With the images removed, write out every line below exactly.

AVAILABLE DATA Block Start

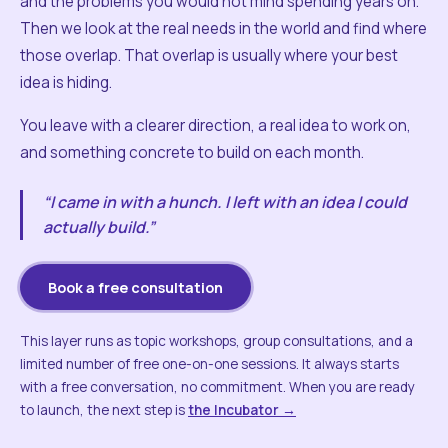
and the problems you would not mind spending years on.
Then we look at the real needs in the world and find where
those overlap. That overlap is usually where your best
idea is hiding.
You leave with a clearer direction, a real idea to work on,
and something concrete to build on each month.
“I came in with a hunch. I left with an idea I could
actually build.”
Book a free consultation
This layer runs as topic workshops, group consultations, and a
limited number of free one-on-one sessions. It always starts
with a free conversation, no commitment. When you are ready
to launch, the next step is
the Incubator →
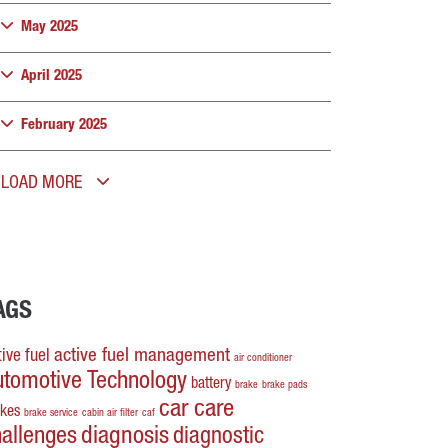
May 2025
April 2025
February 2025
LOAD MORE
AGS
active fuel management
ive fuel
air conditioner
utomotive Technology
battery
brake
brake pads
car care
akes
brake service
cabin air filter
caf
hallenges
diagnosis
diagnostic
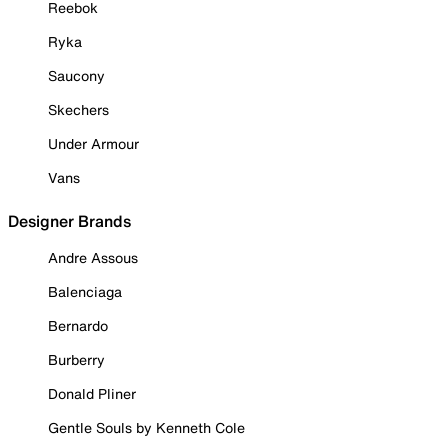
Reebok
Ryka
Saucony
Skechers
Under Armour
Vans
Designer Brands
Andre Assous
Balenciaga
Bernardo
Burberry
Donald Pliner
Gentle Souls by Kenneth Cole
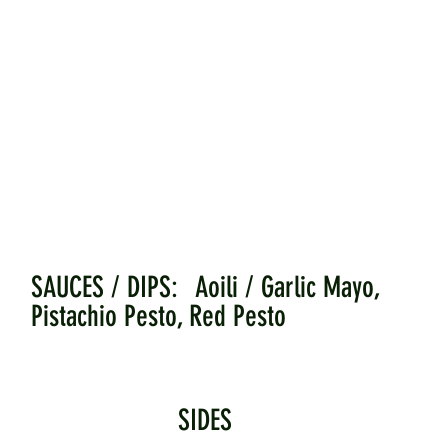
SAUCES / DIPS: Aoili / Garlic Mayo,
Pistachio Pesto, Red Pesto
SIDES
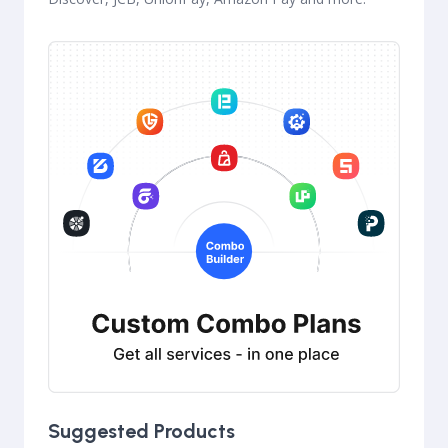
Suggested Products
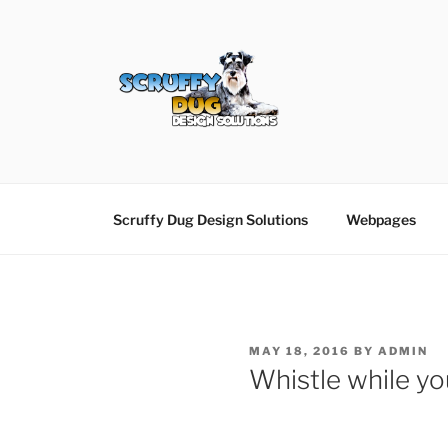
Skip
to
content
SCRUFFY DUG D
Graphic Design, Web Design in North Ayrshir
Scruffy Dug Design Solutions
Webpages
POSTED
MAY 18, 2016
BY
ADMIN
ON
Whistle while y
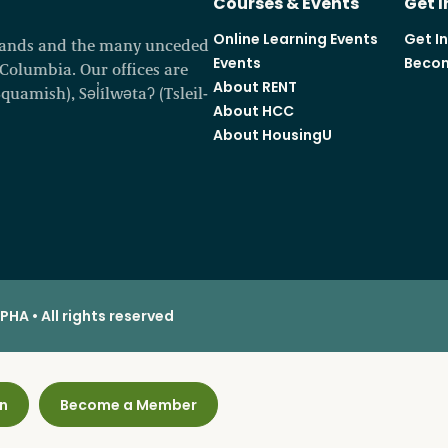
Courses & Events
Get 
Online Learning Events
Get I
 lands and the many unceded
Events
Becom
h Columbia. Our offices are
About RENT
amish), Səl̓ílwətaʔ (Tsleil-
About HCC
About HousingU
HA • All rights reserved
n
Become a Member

AVAILABLE DATA Block End

OUTPUT OF THE EXERCISE ->
and the problems you would not mind spending years on.
Then we look at the real needs in the world and find where
those overlap. That overlap is usually where your best
idea is hiding.
You leave with a clearer direction, a real idea to work on,
and something concrete to build on each month.
“I came in with a hunch. I left with an idea I could
actually build.”
Book a free consultation
This layer runs as topic workshops, group consultations, and a
limited number of free one-on-one sessions. It always starts
with a free conversation, no commitment. When you are ready
to launch, the next step is
the Incubator →
May 2025
April 2025
February 2025
LOAD MORE
AGS
active fuel management
ive fuel
air conditioner
utomotive Technology
battery
brake
brake pads
car care
akes
brake service
cabin air filter
caf
hallenges
diagnosis
diagnostic
Reebok
Ryka
Saucony
Skechers
Under Armour
Vans
Designer Brands
Andre Assous
Balenciaga
Bernardo
Burberry
Donald Pliner
Gentle Souls by Kenneth Cole
SAUCES / DIPS: Aoili / Garlic Mayo,
Pistachio Pesto, Red Pesto
SIDES
Suggested Products
Skip
to
content
SCRUFFY DUG D
Graphic Design, Web Design in North Ayrshir
Scruffy Dug Design Solutions
Webpages
POSTED
MAY 18, 2016
BY
ADMIN
ON
Whistle while y
Courses & Events
Get 
Online Learning Events
Get I
 lands and the many unceded
Events
Becom
h Columbia. Our offices are
About RENT
amish), Səl̓ílwətaʔ (Tsleil-
About HCC
About HousingU
HA • All rights reserved
n
Become a Member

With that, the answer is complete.